As a triathlete, most of the time I train with other triathletes, especially when it comes to riding. Pack riding was something that didn't really appeal to me, mainly because in a race, you can't draft so why on earth would you train like that? It should be just you and the open road. Right?
I have since learned the error of my ways. Thanks to the suggestion of my wonderful husband (who is right more often than I give him credit for), I have finally seen the light. I wanted to improve my riding skills all around and that just wasn't happening on the trainer or on my weekend rides. I had to get outside and ride with other people, specifically with other CYCLISTS. 4 years ago, in an effort to improve my running, I joined a run group do to speed work, and it paid off in spades. Running with a group wasn't a big leap for me. It's just me and my feet on the road, chasing other people. It was "safe". Adding a bike to the mix meant adding a significant amount of speed, which I generally love, but preferably when I'm on my own and I don't have anyone around me. I've watched the Grand Tours for years, I've seen what happens when people crash. It's scary shit. There is an element of trust that is necessary when riding in a pack. It's a bit challenging when you don't know the people you're riding with. All you can do is hope that they call out any obstacles or potholes and they know how to ride their bikes. Communication is key. This is something I've started to learn the more I've ridden. Especially now that's it's pitch dark on our morning rides. Call out everything. Assume nothing. I learned this on my first ride out with Morning Glory. Roadies sometimes have the reputation of being somewhat elitist so I was a bit nervous that first ride but it was such a great experience that I joined the club the very next day. The club is very inclusive and everyone has been very encouraging.
I used to be skittish around other riders and would sit at the back of the pack. On my first few rides it was more because I couldn't keep up but the more I rode, the more I gained in speed and confidence.
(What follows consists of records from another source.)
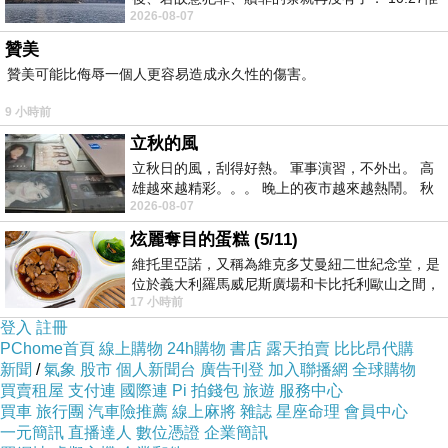
2026-08-07
有戰懼等候審判和那燒滅眾敵人的烈火
贊美
贊美可能比侮辱一個人更容易造成永久性的傷害。
9 小時前
立秋的風
立秋日的風，刮得好熱。 軍事演習，不外出。 高
雄越來越精彩。。。 晚上的夜市越來越熱鬧。 秋
2026-08-07
天的風刮得很熱 夜遊消暑熱。。。
炫麗奪目的蛋糕 (5/11)
維托里亞諾，又稱為維克多艾曼紐二世紀念堂，是
位於義大利羅馬威尼斯廣場和卡比托利歐山之間，
17 小時前
用以紀念統一義大利統一後的的第一位國
登入
註冊
PChome首頁
線上購物
24h購物
書店
露天拍賣
比比昂代購
新聞
/
氣象
股市
個人新聞台
廣告刊登
加入聯播網
全球購物
買賣租屋
支付連
國際連
Pi 拍錢包
旅遊
服務中心
買車
旅行團
汽車險推薦
線上麻將
雜誌
星座命理
會員中心
一元簡訊
直播達人
數位憑證
企業簡訊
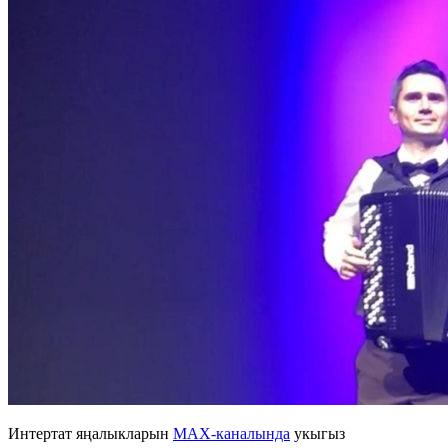
Интертат яңалыкларын
MAX-каналында
укыгыз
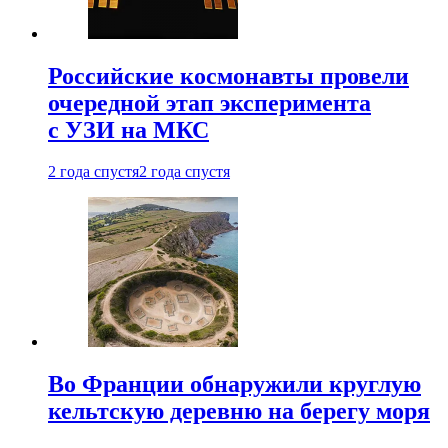
Российские космонавты провели
очередной этап эксперимента
с УЗИ на МКС
2 года спустя
2 года спустя
Во Франции обнаружили круглую
кельтскую деревню на берегу моря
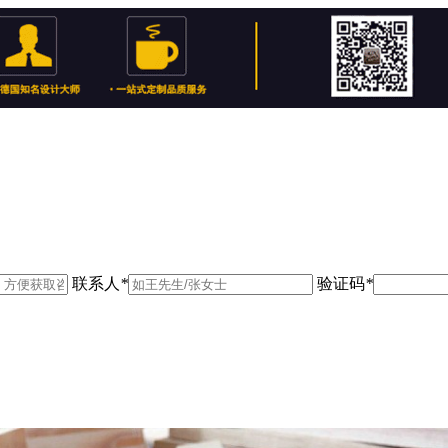
联系人
*
验证码
*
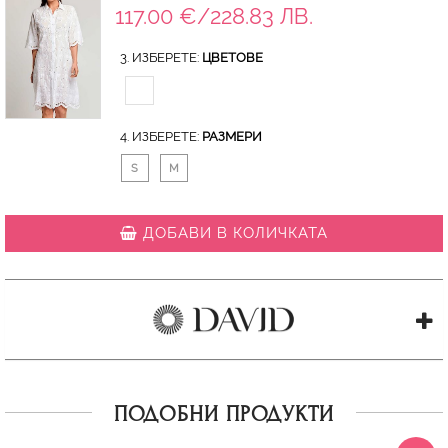
117.00 €/228.83 ЛВ.
3. ИЗБЕРЕТЕ:
ЦВЕТОВЕ
4. ИЗБЕРЕТЕ:
РАЗМЕРИ
S
M
ДОБАВИ В КОЛИЧКАТА
ПОДОБНИ ПРОДУКТИ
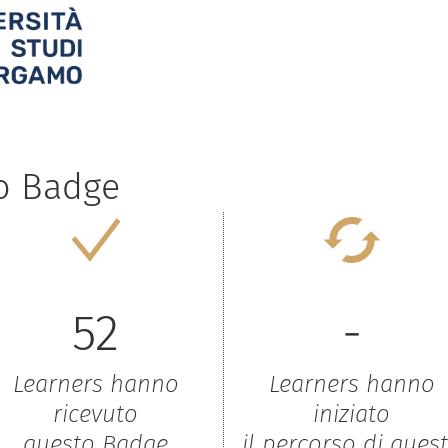
to Badge
52
-
Learners hanno
Learners hanno
ricevuto
iniziato
questo Badge
il percorso di ques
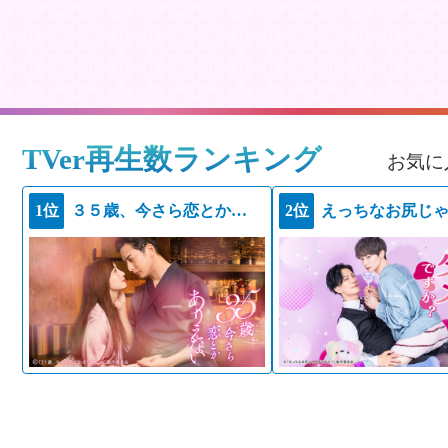
TVer再生数ランキング
お気に
1位
３５歳、今さら恋とかありえない
2位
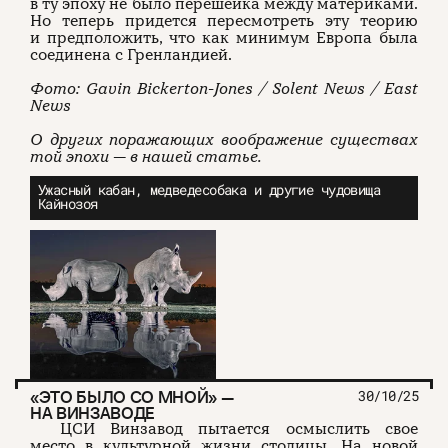
в ту эпоху не было перешейка между материками.
Но теперь придется пересмотреть эту теорию
и предположить, что как минимум Европа была
соединена с Гренландией.
Фото: Gavin Bickerton-Jones / Solent News / East
News
О других поражающих воображение существах
той эпохи — в нашей статье.
Ужасный кабан, медведесобака и другие чудовища
Кайнозоя
«ЭТО БЫЛО СО МНОЙ» —
30/10/25
НА ВИНЗАВОДЕ
ЦСИ Винзавод пытается осмыслить свое
место в культурной жизни столицы. На новой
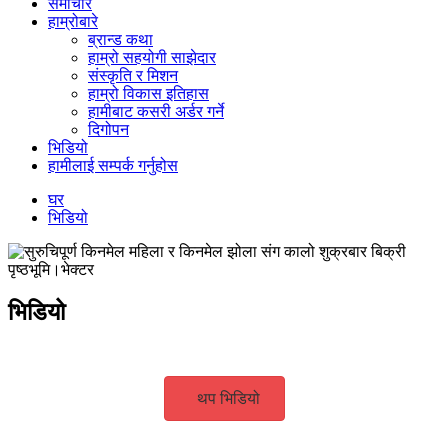
समाचार
हाम्रोबारे
ब्रान्ड कथा
हाम्रो सहयोगी साझेदार
संस्कृति र मिशन
हाम्रो विकास इतिहास
हामीबाट कसरी अर्डर गर्ने
दिगोपन
भिडियो
हामीलाई सम्पर्क गर्नुहोस
घर
भिडियो
भिडियो
थप भिडियो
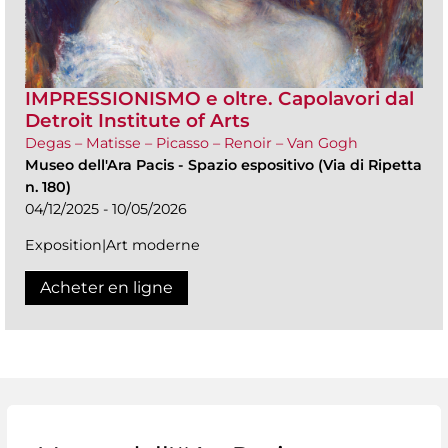
IMPRESSIONISMO e oltre. Capolavori dal
Detroit Institute of Arts
Degas – Matisse – Picasso – Renoir – Van Gogh
Museo dell'Ara Pacis
-
Spazio espositivo (Via di Ripetta
n. 180)
04/12/2025 - 10/05/2026
Exposition|Art moderne
Acheter en ligne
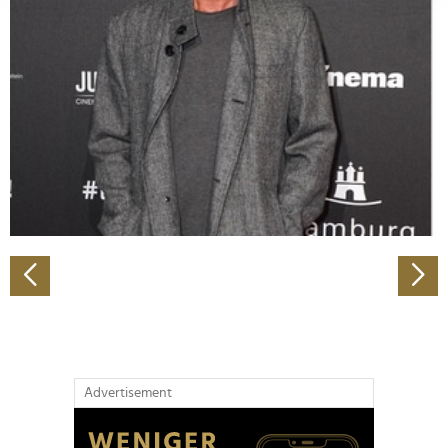
Abschnitt Einzelheiten
fest.
Wir verwenden Cookies, um Inhalte und Anzeigen zu
personalisieren, Funktionen für soziale Medien anbieten
zu können und die Zugriffe auf unsere Website zu
analysieren. Außerdem geben wir Informationen zu Ihrer
Verwendung unserer Website an unsere Partner für
soziale Medien, Werbung und Analysen weiter. Unsere
Partner führen diese Informationen möglicherweise mit
weiteren Daten zusammen, die Sie ihnen bereitgestellt
haben oder die sie im Rahmen Ihrer Nutzung der Dienste
gesammelt haben.
Advertisement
While I'm nowhere near to being one of the stronger female riders in the group, I have improved in leaps and bounds and I am gradually climbing my way up the Strava standings. I no longer hang out at the back of the pack. I'm happy to get up in the middle of the pack and work to stay on someones wheel. I'm actually able to hang on to several of the guys wheels now. On the rare occasion, there have been a few guys that I have dragged around.
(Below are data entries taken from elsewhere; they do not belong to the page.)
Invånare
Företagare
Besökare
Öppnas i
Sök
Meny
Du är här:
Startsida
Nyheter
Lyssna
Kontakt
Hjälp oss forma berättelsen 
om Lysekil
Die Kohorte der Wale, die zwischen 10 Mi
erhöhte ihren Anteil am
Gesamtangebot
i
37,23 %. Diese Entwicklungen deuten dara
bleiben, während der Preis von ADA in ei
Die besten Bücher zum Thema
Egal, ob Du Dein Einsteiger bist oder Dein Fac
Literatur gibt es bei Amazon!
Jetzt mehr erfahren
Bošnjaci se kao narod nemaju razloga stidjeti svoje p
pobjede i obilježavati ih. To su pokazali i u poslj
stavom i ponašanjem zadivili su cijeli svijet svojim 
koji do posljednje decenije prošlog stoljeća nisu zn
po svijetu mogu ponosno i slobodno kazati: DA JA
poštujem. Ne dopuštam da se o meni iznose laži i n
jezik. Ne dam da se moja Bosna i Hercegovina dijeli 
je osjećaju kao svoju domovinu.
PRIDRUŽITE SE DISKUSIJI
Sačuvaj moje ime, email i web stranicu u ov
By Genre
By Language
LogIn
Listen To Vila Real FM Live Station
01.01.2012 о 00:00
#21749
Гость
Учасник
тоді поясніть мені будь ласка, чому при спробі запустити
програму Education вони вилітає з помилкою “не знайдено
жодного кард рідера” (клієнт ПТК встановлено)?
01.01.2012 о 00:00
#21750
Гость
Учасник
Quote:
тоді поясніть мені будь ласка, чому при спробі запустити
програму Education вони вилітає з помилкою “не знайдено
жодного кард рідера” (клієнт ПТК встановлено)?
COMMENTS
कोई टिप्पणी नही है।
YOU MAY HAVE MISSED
I still have a ways to go in terms of my descending and cornering skills but those are improving exponentially. I've learned to stop overthinking things and trust my bike and my gut. I no longer ride the brakes around the more open turns. I let the bike do it's thing. I do have to remind myself to pedal so I'm not caught out when everyone else accelerates on their way out of the turn. That's what I did today and I actually hung on to group 3 for 3 laps before I fell off the back on the last climb. Hills are still my trouble spot but thanks to advice from my colleague and top notch rider, Tom Nesbitt, I am getting better at getting up them. I am watching and learning and asking questions so I can put things into practice on my next ride. I am in full on sponge mode, soaking up every ounce of knowledge I can. Today's ride was proof that I am starting to see that next level that I was looking for. It gives me huge amounts of hope and confidence that next year is going to be AWESOME. Especially when I see things like this happen for the second time in the span of a week.
I am still a relative newbie to all of this so I know I have a long way to go, but I'm really enjoying the journey. There is something really special about these early morning gut busting sessions and I know I'll miss them come the winter months. I'm going to have to up my Pain Cave game over the winter so when I emerge in the Spring, I'm that much stronger.
While running still owns the top spot in my heart, cycling is now a very close second. I think the fact that I'm wearing long funky socks and obsessing over bib shorts and matching jerseys is proof enough that I've drank the Kool Aid.
Look out, 2016 is going to be the Year of the Bike.